Data records Block Start

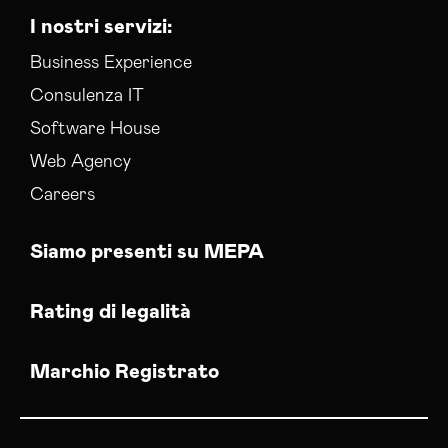
I nostri servizi:
Business Experience
Consulenza IT
Software House
Web Agency
Careers
Siamo presenti su MEPA
Rating di legalità
Marchio Registrato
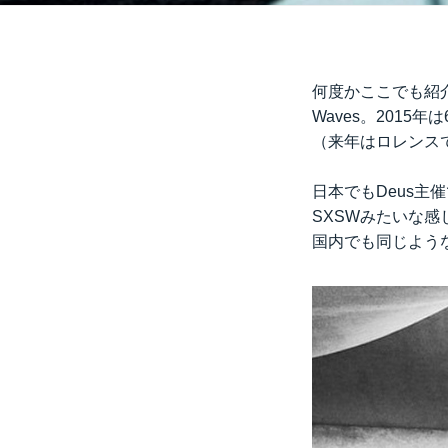
何度かここでも紹介
Waves。2015
（来年はロレンス
日本でも
Deus主催
SXSWみたいな
国内でも同じよう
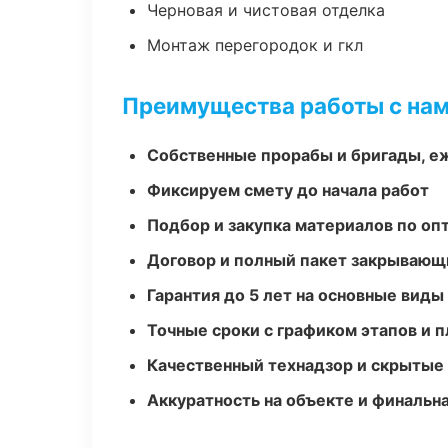
Черновая и чистовая отделка
Монтаж перегородок и гкл
Преимущества работы с на
Собственные прорабы и бригады, е
Фиксируем смету до начала работ
Подбор и закупка материалов по о
Договор и полный пакет закрывающ
Гарантия до 5 лет на основные виды
Точные сроки с графиком этапов и 
Качественный технадзор и скрытые
Аккуратность на объекте и финальн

Data records Block End

## Problem statement:
Reproduce the records exactly, starting with their first line and ending with the line that contains "Фиксируем смету до начала работ", though pictures should be dropped.

## Solved problem:
I nostri servizi:
Business Experience
Consulenza IT
Software House
Web Agency
Careers
Siamo presenti su MEPA
Rating di legalità
Marchio Registrato
何度かここでも紹介
Waves。2015
（来年はロレンス
日本でも
Deus主催
SXSWみたいな
国内でも同じよう
Черновая и чистовая отделка
Монтаж перегородок и гкл
Преимущества работы с на
Собственные прорабы и бригады, е
Фиксируем смету до начала работ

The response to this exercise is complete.